Dear Grandpater – Have you seen a Waterbaby? Did you put it in a bottle? Did it wonder if it could get out? Could I see it some day? – Your loving Julian.

Huxley wrote back:

My dear Julian – I could never make sure about that Water Baby.

I have seen Babies in water and Babies in bottles; the Baby in the water was not in a bottle and the Baby in the bottle was not in water. My friend who wrote the story of the Water Baby was a very kind man and very clever. Perhaps he thought I could see as much in the water as he did – There are some people who see a great deal and some who see very little in the same things.

When you grow up I dare say you will be one of the great-deal seers, and see things more wonderful than the Water Babies where other folks can see nothing.

Despite his rather ghastly views on certain peoples, which were common in Victorian England, Kingsley was, on balance, a humanist. These quotes make my point, I believe:

All we need to make us really happy is something to be enthusiastic about.

Some say that the age of chivalry is past, that the spirit of romance is dead. The age of chivalry is never past, so long as there is a wrong left unredressed on earth.

There are two freedoms – the false, where a man is free to do what he likes; the true, where he is free to do what he ought.


Naturally I have to focus on English river fish for Kingsley.

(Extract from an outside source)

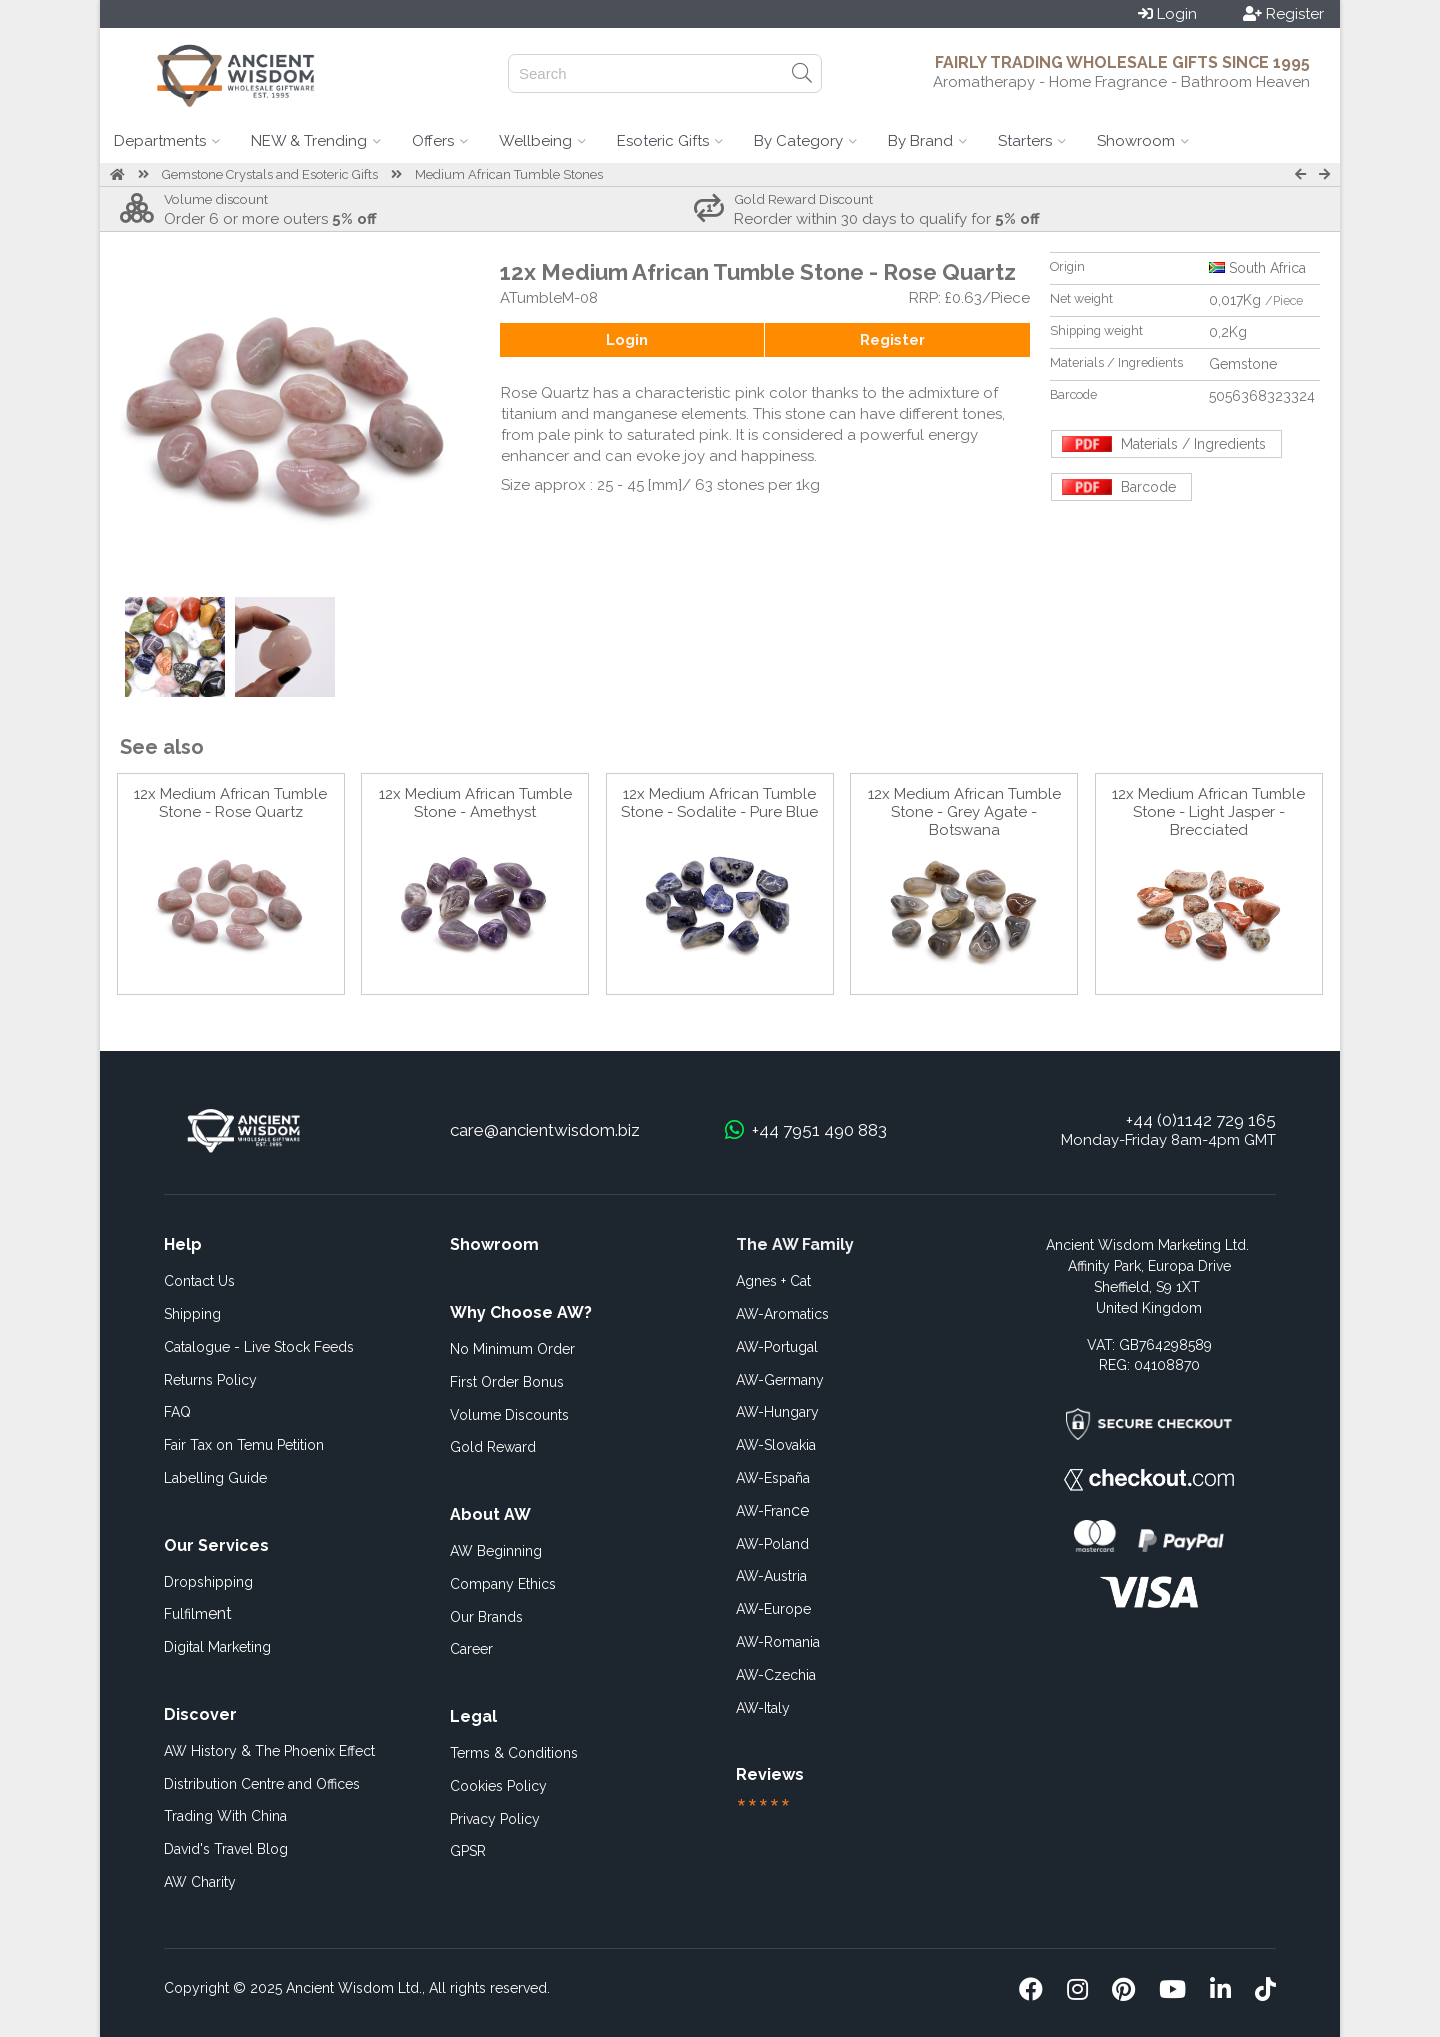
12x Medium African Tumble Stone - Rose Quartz (230, 803)
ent (198, 1613)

Mrs Beeton supplies recipe and commentary. This dish is lifted from the ordinary by the addition of anchovy sauce. Nothing, I mean nothing, beats anchovy sauce on buttered toast at tea time on a wintry day.

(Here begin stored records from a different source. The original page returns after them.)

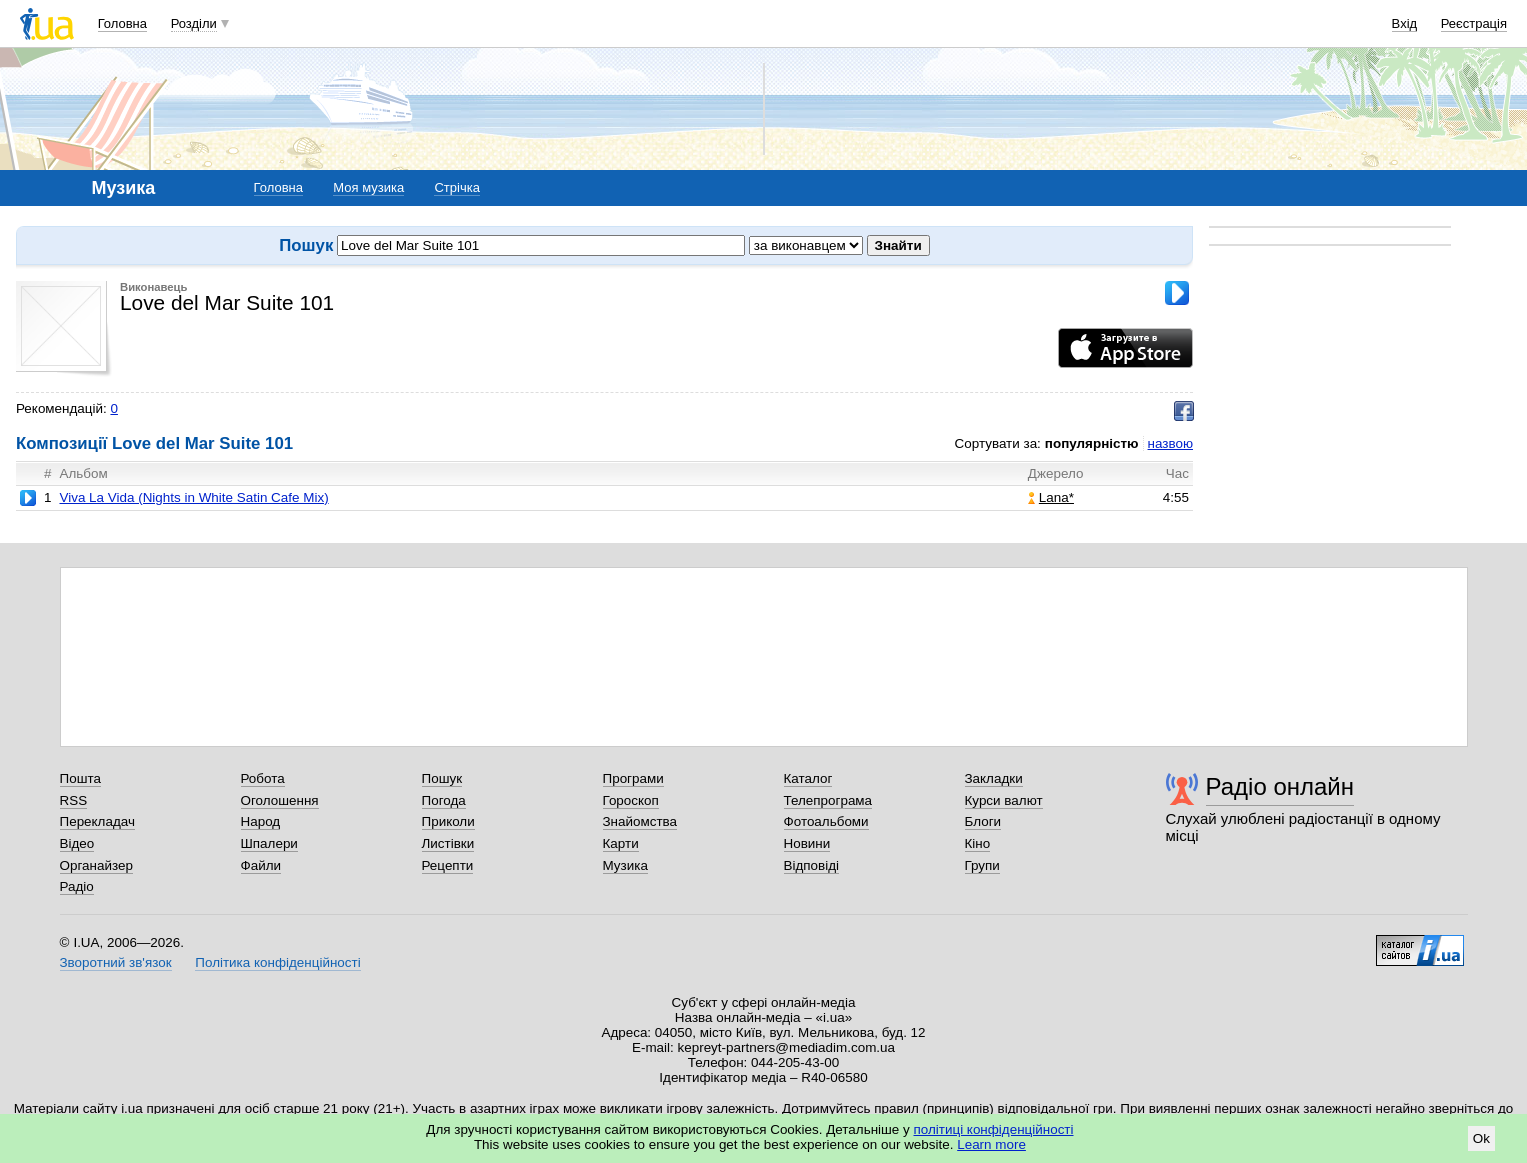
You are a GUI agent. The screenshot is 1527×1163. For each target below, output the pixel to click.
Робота (263, 778)
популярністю (1092, 443)
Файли (261, 865)
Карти (621, 843)
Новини (807, 843)
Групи (982, 865)
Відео (77, 843)
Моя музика (368, 187)
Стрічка (456, 187)
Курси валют (1004, 800)
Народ (261, 821)
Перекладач (97, 821)
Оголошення (280, 800)
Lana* (1051, 497)
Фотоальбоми (826, 821)
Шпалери (269, 843)
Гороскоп (631, 800)
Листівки (448, 843)
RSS (74, 800)
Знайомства (640, 821)
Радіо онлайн (1280, 786)
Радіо (77, 886)
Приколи (448, 821)
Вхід (1405, 23)
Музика (625, 865)
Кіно (978, 843)
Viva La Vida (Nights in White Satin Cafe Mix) (193, 497)
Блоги (983, 821)
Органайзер (96, 865)
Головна (122, 23)
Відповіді (812, 865)
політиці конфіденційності (994, 1129)
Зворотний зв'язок (116, 962)
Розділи (194, 23)
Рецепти (448, 865)
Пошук (442, 778)
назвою (1170, 443)
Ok (1481, 1138)
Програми (633, 778)
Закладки (994, 778)
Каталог (808, 778)
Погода (444, 800)
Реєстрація (1474, 23)
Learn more (991, 1144)
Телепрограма (828, 800)
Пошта (80, 778)
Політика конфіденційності (277, 962)
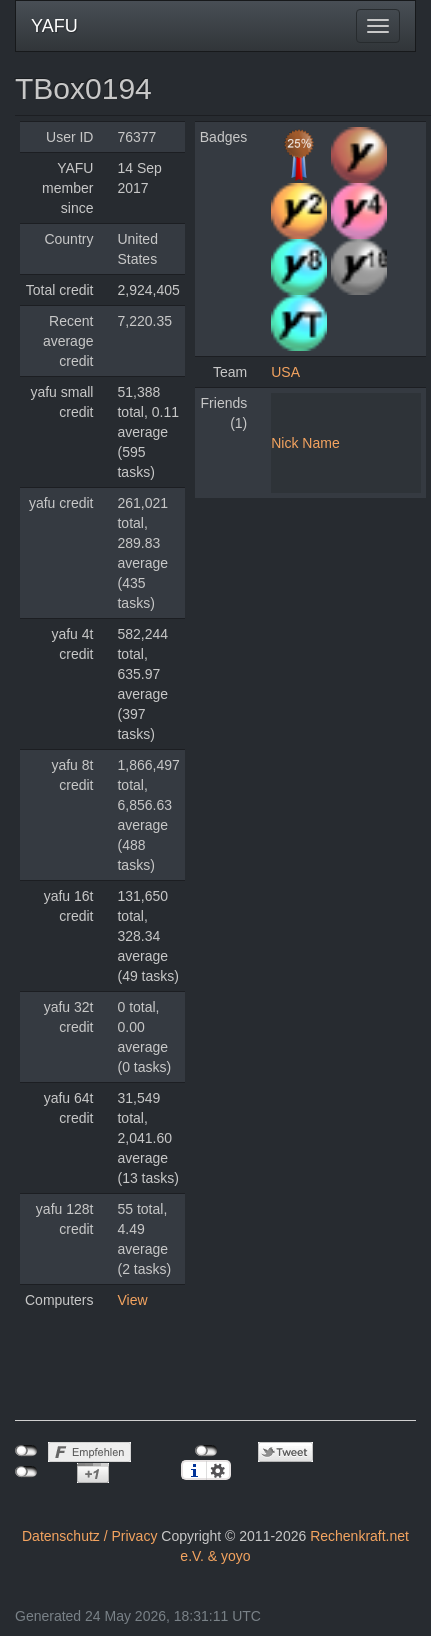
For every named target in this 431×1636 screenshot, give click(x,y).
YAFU (54, 26)
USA (285, 372)
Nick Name (305, 443)
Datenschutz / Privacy (89, 1536)
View (132, 1300)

THE PERCH.—This is one of the best, as it is one of the most common, of our fresh-water fishes, and is found in nearly all the lakes and rivers in Britain and Ireland, as well as through the whole of Europe within the temperate zone. It is extremely voracious, and it has the peculiarity of being gregarious, which is contrary to the nature of all fresh-water fishes of prey. The best season to angle for it is from the beginning of May to the middle of July. Large numbers of this fish are bred in the Hampton Court and Bushy Park ponds, all of which are well supplied with running water and with plenty of food; yet they rarely attain a large size. In the Regent’s Park they are also very numerous; but are seldom heavier than three quarters of a pound.


 INGREDIENTS.—Egg and bread crumbs, hot lard.

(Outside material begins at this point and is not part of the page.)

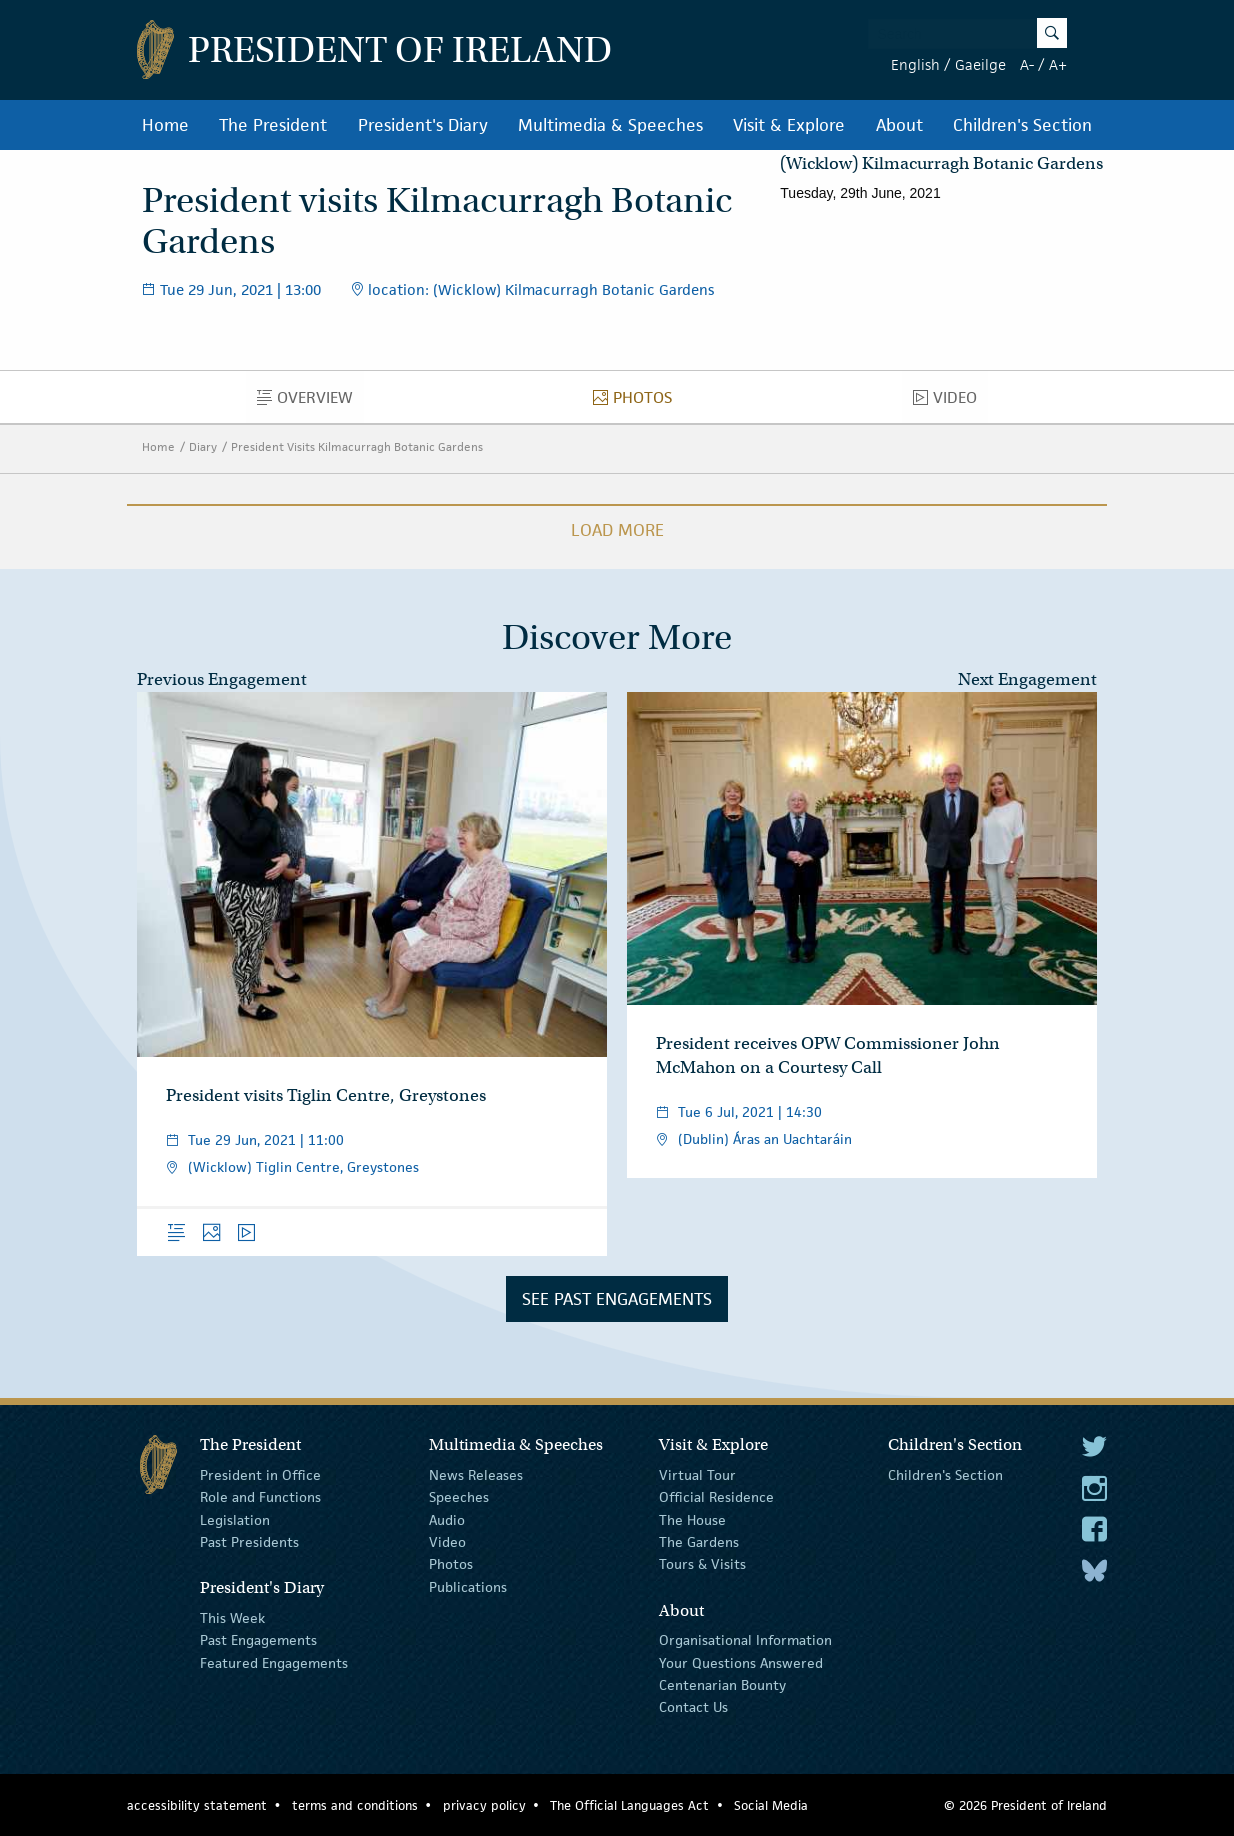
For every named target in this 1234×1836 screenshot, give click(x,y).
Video (950, 402)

 Mode.—Scale and clean the fish, brush it over with egg, and cover with bread crumbs. Have ready some boiling lard; put the fish in, and fry a nice brown. Serve with plain melted butter or anchovy sauce.

Time.—10 minutes.

Seasonable from September to November.

Note.—Fry tench in the same way.


INGREDIENTS.—4 anchovies, 1 oz. of butter, 1/2 pint of melted butter, cayenne to taste.

Mode.—Bone the anchovies, and pound them in a mortar to a paste, with 1 oz. of butter. Make the melted butter hot, stir in the pounded anchovies and cayenne; simmer for 3 or 4 minutes; and if liked, add a squeeze of lemon-juice. A more general and expeditious way of making this sauce is to stir in 1-1/2 tablespoonfuls of anchovy essence to 1/2 pint of melted butter, and to add seasoning to taste. Boil the whole up for 1 minute, and serve hot.

Time.—5 minutes. Average cost, 5d. for 1/2 pint.

Sufficient, this quantity, for a brill, small turbot, 3 or 4 soles, &c.